I’ve been travelling a little this week—two days in Scotland, on the Moray Firth, at the fantastic project we’re about to get going on up there. As we were driving from local town to town, visiting the best places for inspiration for the new development, I was struck by how mutable, and yet simultaneously how unchanging, the landscape is. I am thinking of small, perfect towns like Cromarty, in the Black Isle, which hardly feel touched by the twentieth century (and are perhaps the better for it).

Somehow, in this mood, I wanted to spend some time this weekend looking at my four beautiful volumes of Recording Britain – that extraordinary second world war programme to record in thousands of watercolours this land and her towns and buildings. The brainchild of Kenneth Clark, the project employed hundreds of distinguished artists to paint scenes that were felt to be under threat—initially from bombing, but later extended to include places threatened by ‘progress’, and by a changing way of life.

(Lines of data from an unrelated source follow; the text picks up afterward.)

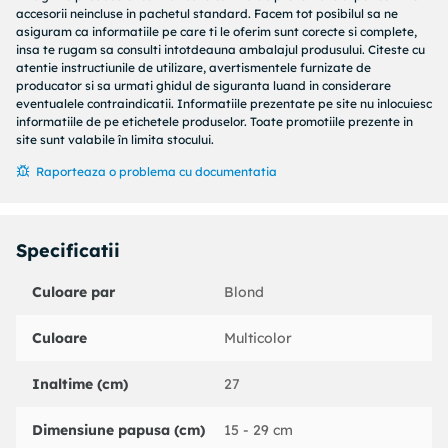
dezvoltarea imaginatiei copiilor Include o papusa de 27 cm,
accesorii neincluse in pachetul standard. Facem tot posibilul sa ne
haine, pantofi si accesorii. Colectioneaza-le pe toate! Poti
asiguram ca informatiile pe care ti le oferim sunt corecte si complete,
colectiona 4 personaje diferite City Babe, Fly Gurl,
insa te rugam sa consulti intotdeauna ambalajul produsului. Citeste cu
Snowlicious si Miss Royale. Care este preferata ta? Fiecare
atentie instructiunile de utilizare, avertismentele furnizate de
producator si sa urmati ghidul de siguranta luand in considerare
se vinde separat. Cadoul perfect pentru copiii cu varsta de
eventualele contraindicatii. Informatiile prezentate pe site nu inlocuiesc
peste 3 ani!
informatiile de pe etichetele produselor. Toate promotiile prezente in
site sunt valabile în limita stocului.
Raporteaza o problema cu documentatia
Specificatii
Culoare par
Blond
Culoare
Multicolor
Inaltime (cm)
27
Dimensiune papusa (cm)
15 - 29 cm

A long, long time ago – perhaps when I was about 18 or 19, I remember going to the V&A (as it happens, with my Mum) and coming across the watercolours on exhibition. Or had she planned the visit? I can’t remember. You can read more about the collection here (and note the V&A symposium on 20th April 2012). Many of them have stuck in my mind ever since. So it was quite a pleasure, browsing in a small bookshop in beautiful Lewes, a few years ago, to come across the four volumes that I’ve photographed here.

A small, random selection of some of my favourite images. Some are examples of wonderful topographical record. Others transcend this to become works of art in their own right. Is it time for a new Recording Britain, please? I feel a St. Judes production starring Emily Sutton, Ed Kluz, Mark Hearld, Chris Brown and Alan Powers coming on…!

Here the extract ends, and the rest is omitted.